Surfing the Web on a personal computer will become old-fashioned in less than ten years when the majority of Internet users are expected to access the Net through their mobile handsets, Geraldine Wilson, vice president of Yahoo! Europe Connected Life, told EURACTIV in an interview.
The IT giant, one of the leading companies in the growing mobile Internet market, predicts that by 2016 mobile handsets will take over PCs as the main devices to access the Internet. “Currently there are approximately a billion PCs and three billion mobiles. It is easy to see why we think mobile is such a huge opportunity,” Wilson told EURACTIV.
She was speaking ahead of the FT Business of Mobile Conference due to take place on 19-20 May in Brussels.
With or without a merger with Microsoft, Yahoo! is aiming to increase its offer of dedicated services for the mobile market with the goal of becoming the leader in search and advertising, Wilson said.

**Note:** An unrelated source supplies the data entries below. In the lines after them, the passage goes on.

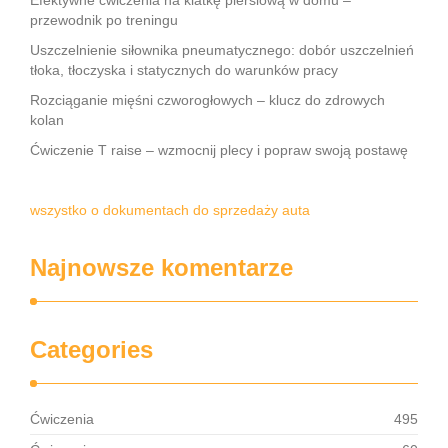
Efektywne ćwiczenia na klatkę piersiową w domu –
przewodnik po treningu
Uszczelnienie siłownika pneumatycznego: dobór uszczelnień
tłoka, tłoczyska i statycznych do warunków pracy
Rozciąganie mięśni czworogłowych – klucz do zdrowych
kolan
Ćwiczenie T raise – wzmocnij plecy i popraw swoją postawę
wszystko o dokumentach do sprzedaży auta
Najnowsze komentarze
Categories
Ćwiczenia
495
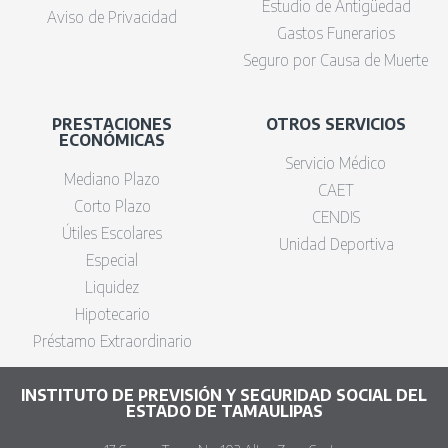
Estudio de Antigüedad
Aviso de Privacidad
Gastos Funerarios
Seguro por Causa de Muerte
PRESTACIONES
OTROS SERVICIOS
ECONÓMICAS
Servicio Médico
Mediano Plazo
CAET
Corto Plazo
CENDIS
Útiles Escolares
Unidad Deportiva
Especial
Liquidez
Hipotecario
Préstamo Extraordinario
INSTITUTO DE PREVISIÓN Y SEGURIDAD SOCIAL DEL
ESTADO DE TAMAULIPAS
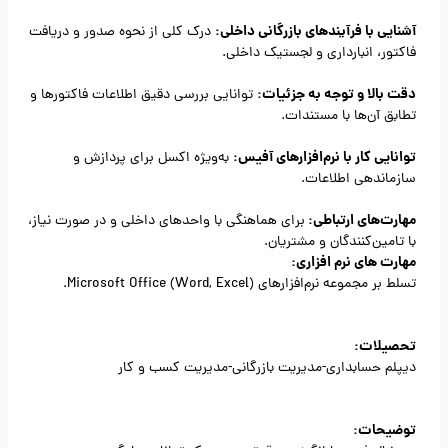
آشنایی با فرآیندهای بازرگانی داخلی:
درک کلی از نحوه صدور و دریافت
فاکتور، انبارداری و لجستیک داخلی.
دقت بالا و توجه به جزئیات:
توانایی بررسی دقیق اطلاعات فاکتورها و
تطابق آن‌ها با مستندات.
توانایی کار با نرم‌افزارهای آفیس:
به‌ویژه اکسل برای پردازش و
سازماندهی اطلاعات.
مهارت‌های ارتباطی:
برای هماهنگی با واحدهای داخلی و در صورت نیاز،
با تامین‌کنندگان و مشتریان.
مهارت های نرم افزاری:
تسلط بر مجموعه نرم‌افزارهای Microsoft Office (Word, Excel).
تحصیلات:
دیپلم حسابداری-مدیریت بازرگانی-مدیریت کسب و کار
توضیحات:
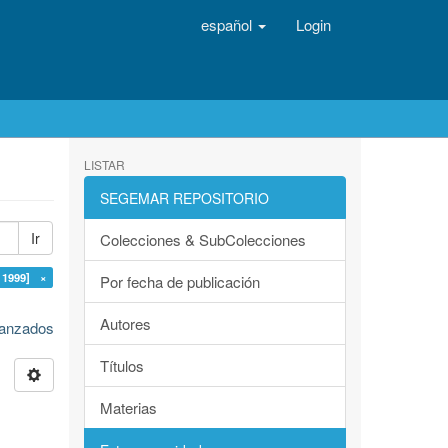
español
Login
LISTAR
SEGEMAR REPOSITORIO
Ir
Colecciones & SubColecciones
1999] ×
Por fecha de publicación
Autores
avanzados
Títulos
Materias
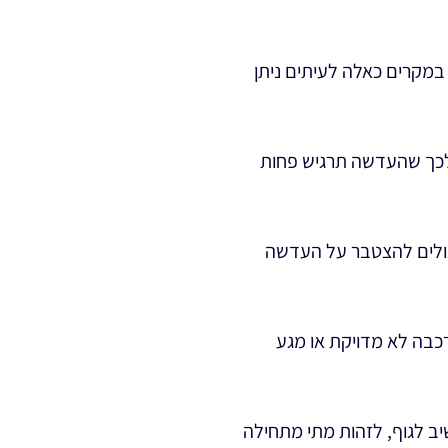
 במקרים כאלה לעיתים ניתן
ם לכך שהעדשה תרגיש פחות
יכולים להצטבר על העדשה
רכבה לא מדויקת או מגע
יב לגוף, לזהות מתי מתחילה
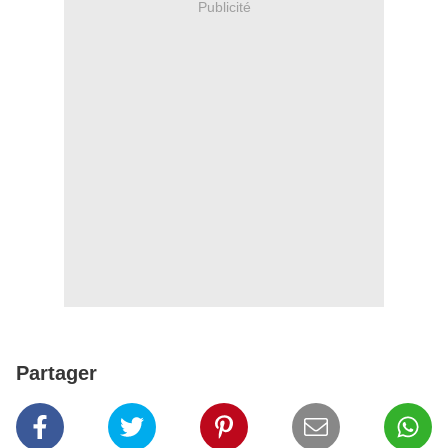
Publicité
Partager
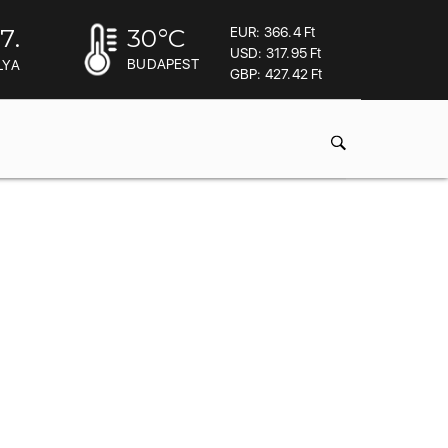
7.
30
°C
EUR: 366.4 Ft
USD: 317.95 Ft
BUDAPEST
LYA
GBP: 427.42 Ft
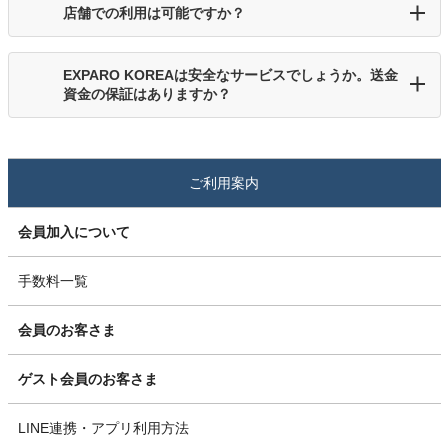
店舗での利用は可能ですか？
EXPARO KOREAは安全なサービスでしょうか。送金
資金の保証はありますか？
ご利用案内
会員加入について
手数料一覧
会員のお客さま
ゲスト会員のお客さま
LINE連携・アプリ利用方法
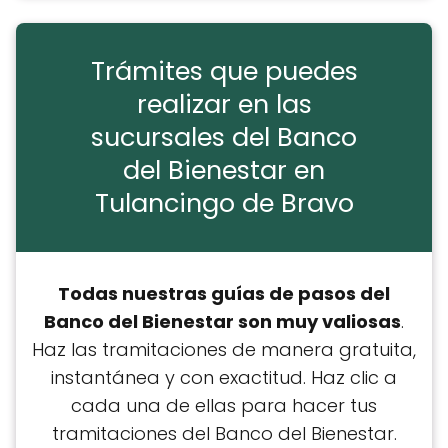
Trámites que puedes
realizar en las
sucursales del Banco
del Bienestar en
Tulancingo de Bravo
Todas nuestras guías de pasos del
Banco del Bienestar son muy
valiosas
.
Haz las tramitaciones de manera gratuita,
instantánea y con exactitud. Haz clic a
cada una de ellas para hacer tus
tramitaciones del Banco del Bienestar.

Last year Yahoo! launched oneSearch, a service to help users search on the Web through their mobiles by providing more relevant results to their queries and thus reducing the time spent on search engines. With deals signed with 29 telecom operators across the world, Yahoo! already boasts a potential 600 million users for its new service.
Advertising on mobile handsets is the next frontier and Yahoo! is not worried about users’ potential negative reaction to graphic ads popping up in their phone’s displays. “What we think is that users are very positive towards this kind of advertising if they are relevant,” said Wilson, underlining the advantages for customers, who will get cheaper or free content in exchange for the ads they receive.
After oneSearch, Yahoo! plans to launch a voice-enabling search service in Europe (already launched in the US) and oneConnect, a data aggregator which allows users to spread information across social networking websites. Both new services are expected to be launched progressively from 2008 onwards in domestic EU markets.
Privacy concerns do not currently worry Yahoo! “We are very mindful of the privacy laws and very committed to ensuring we can operate with the deep trust of consumers in terms of privacy,” Wilson said.
EU regulators have taken steps to encourage the take-up of wireless internet on a mass market scale. Last year, the European Commission set out the conditions for the use of ultra-wideband technology (UWB), ensuring that all countries across the EU-27 use the same radio frequencies for the technology (EURACTIV 22/02/07).